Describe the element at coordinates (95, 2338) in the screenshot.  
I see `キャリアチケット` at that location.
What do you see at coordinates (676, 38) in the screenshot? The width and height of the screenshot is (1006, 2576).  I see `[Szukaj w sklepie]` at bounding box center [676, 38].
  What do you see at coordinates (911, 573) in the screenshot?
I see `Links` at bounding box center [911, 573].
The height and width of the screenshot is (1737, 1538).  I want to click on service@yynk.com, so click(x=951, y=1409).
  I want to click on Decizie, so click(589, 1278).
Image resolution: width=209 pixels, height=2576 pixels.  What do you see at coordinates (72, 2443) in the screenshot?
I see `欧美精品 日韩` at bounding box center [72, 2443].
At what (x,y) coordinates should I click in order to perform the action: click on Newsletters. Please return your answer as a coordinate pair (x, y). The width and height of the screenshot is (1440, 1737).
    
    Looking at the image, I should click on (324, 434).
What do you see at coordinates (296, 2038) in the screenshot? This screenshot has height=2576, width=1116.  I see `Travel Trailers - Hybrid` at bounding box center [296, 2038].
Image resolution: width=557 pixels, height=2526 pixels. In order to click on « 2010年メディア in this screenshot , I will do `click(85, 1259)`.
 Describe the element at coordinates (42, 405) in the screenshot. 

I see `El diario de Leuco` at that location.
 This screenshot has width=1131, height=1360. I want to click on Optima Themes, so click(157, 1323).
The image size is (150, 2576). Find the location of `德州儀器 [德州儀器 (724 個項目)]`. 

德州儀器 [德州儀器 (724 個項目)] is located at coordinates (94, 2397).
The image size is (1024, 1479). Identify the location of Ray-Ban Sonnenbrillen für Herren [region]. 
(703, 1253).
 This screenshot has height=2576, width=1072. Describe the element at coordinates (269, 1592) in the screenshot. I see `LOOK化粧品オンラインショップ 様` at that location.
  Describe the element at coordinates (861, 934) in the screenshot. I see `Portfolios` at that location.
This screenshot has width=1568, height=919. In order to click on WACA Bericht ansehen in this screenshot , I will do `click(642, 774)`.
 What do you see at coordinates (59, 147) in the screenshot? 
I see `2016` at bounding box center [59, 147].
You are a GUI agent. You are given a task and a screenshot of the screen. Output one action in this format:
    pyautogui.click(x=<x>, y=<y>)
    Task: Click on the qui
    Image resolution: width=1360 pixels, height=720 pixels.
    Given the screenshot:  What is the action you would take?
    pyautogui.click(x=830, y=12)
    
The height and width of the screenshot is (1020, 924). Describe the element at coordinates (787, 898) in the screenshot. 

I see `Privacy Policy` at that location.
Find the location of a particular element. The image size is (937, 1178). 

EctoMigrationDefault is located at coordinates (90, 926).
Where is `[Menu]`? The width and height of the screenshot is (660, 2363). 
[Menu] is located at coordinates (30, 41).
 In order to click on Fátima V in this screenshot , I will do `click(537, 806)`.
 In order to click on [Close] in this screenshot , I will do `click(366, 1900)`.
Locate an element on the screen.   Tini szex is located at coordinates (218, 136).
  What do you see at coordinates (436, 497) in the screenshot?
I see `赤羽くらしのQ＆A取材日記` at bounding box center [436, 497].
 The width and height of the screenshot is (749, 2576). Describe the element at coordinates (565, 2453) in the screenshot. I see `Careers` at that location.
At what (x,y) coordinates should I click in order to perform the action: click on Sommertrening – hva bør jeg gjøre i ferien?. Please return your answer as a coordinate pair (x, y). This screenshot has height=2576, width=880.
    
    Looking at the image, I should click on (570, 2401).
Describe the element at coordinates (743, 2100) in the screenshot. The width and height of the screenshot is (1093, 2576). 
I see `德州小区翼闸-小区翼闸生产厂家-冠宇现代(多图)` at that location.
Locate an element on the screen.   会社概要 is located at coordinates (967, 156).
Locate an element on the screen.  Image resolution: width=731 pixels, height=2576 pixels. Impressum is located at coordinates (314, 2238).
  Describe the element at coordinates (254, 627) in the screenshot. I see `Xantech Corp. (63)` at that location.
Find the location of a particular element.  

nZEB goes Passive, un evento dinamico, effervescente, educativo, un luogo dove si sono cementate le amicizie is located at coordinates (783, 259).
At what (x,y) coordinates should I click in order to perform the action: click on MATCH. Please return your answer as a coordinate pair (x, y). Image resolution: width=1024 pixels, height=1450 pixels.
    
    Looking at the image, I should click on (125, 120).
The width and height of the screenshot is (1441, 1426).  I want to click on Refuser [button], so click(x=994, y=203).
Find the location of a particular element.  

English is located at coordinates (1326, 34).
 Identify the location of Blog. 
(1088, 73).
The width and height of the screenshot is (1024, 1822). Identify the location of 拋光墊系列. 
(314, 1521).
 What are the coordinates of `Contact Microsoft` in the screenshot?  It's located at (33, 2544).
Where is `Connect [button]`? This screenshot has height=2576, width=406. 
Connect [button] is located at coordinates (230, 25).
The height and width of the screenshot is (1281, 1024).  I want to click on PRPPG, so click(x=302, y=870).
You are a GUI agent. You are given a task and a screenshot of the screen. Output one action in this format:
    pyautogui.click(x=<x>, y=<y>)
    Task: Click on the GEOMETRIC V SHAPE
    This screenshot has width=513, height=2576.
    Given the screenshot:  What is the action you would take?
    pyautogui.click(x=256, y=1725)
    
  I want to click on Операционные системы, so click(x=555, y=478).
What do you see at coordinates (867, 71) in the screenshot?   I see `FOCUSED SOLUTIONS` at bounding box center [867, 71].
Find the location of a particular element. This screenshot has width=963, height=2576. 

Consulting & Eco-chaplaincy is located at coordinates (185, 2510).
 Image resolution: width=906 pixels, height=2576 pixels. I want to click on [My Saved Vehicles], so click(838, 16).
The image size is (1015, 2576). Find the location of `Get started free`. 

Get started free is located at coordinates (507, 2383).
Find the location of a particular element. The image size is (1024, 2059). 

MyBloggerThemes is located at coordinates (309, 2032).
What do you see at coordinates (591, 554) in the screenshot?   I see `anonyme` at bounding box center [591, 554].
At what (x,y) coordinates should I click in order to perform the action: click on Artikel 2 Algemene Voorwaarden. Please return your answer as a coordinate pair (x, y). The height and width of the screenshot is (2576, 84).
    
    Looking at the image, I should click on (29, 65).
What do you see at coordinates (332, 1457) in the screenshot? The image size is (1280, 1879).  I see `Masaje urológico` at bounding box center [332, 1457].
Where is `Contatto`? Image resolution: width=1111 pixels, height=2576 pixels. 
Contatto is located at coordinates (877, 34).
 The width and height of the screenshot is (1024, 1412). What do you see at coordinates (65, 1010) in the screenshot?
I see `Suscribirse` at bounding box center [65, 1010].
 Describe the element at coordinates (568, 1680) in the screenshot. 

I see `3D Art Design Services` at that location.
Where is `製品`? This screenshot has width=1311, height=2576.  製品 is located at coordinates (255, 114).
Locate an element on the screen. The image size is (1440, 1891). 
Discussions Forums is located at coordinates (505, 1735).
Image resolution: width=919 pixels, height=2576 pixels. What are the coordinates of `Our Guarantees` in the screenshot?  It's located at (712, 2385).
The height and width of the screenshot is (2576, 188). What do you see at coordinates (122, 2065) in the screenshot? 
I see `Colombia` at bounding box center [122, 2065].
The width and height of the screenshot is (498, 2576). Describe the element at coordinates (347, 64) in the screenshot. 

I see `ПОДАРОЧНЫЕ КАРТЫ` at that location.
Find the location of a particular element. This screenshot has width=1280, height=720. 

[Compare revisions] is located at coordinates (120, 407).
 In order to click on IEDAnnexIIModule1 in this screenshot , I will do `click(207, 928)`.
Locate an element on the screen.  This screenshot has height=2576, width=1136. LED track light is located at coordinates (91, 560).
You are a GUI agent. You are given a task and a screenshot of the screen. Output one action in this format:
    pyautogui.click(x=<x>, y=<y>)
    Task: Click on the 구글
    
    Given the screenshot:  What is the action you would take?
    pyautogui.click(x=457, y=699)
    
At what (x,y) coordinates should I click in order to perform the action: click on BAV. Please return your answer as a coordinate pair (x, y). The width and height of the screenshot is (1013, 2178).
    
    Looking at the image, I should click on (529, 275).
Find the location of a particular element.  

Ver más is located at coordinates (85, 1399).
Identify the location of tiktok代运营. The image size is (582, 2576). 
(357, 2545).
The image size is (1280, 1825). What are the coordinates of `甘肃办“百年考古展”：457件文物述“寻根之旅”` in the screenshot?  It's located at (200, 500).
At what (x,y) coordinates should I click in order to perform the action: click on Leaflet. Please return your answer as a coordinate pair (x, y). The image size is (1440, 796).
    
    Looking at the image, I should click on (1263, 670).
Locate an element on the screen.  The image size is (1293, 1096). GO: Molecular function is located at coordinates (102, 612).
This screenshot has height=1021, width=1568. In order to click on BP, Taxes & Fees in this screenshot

────────────────────

## What you are asked to do:
Begin with the line that has "Describe the element at coordinates (568, 1680)" in the listing above and end after the line that has "In order to click on IEDAnnexIIModule1"; output those lines exactly.

## Result of the task:
 Describe the element at coordinates (568, 1680) in the screenshot. 

I see `3D Art Design Services` at that location.
Where is `製品`? This screenshot has width=1311, height=2576.  製品 is located at coordinates (255, 114).
Locate an element on the screen. The image size is (1440, 1891). 
Discussions Forums is located at coordinates (505, 1735).
Image resolution: width=919 pixels, height=2576 pixels. What are the coordinates of `Our Guarantees` in the screenshot?  It's located at (712, 2385).
The height and width of the screenshot is (2576, 188). What do you see at coordinates (122, 2065) in the screenshot? 
I see `Colombia` at bounding box center [122, 2065].
The width and height of the screenshot is (498, 2576). Describe the element at coordinates (347, 64) in the screenshot. 

I see `ПОДАРОЧНЫЕ КАРТЫ` at that location.
Find the location of a particular element. This screenshot has width=1280, height=720. 

[Compare revisions] is located at coordinates (120, 407).
 In order to click on IEDAnnexIIModule1 in this screenshot , I will do `click(207, 928)`.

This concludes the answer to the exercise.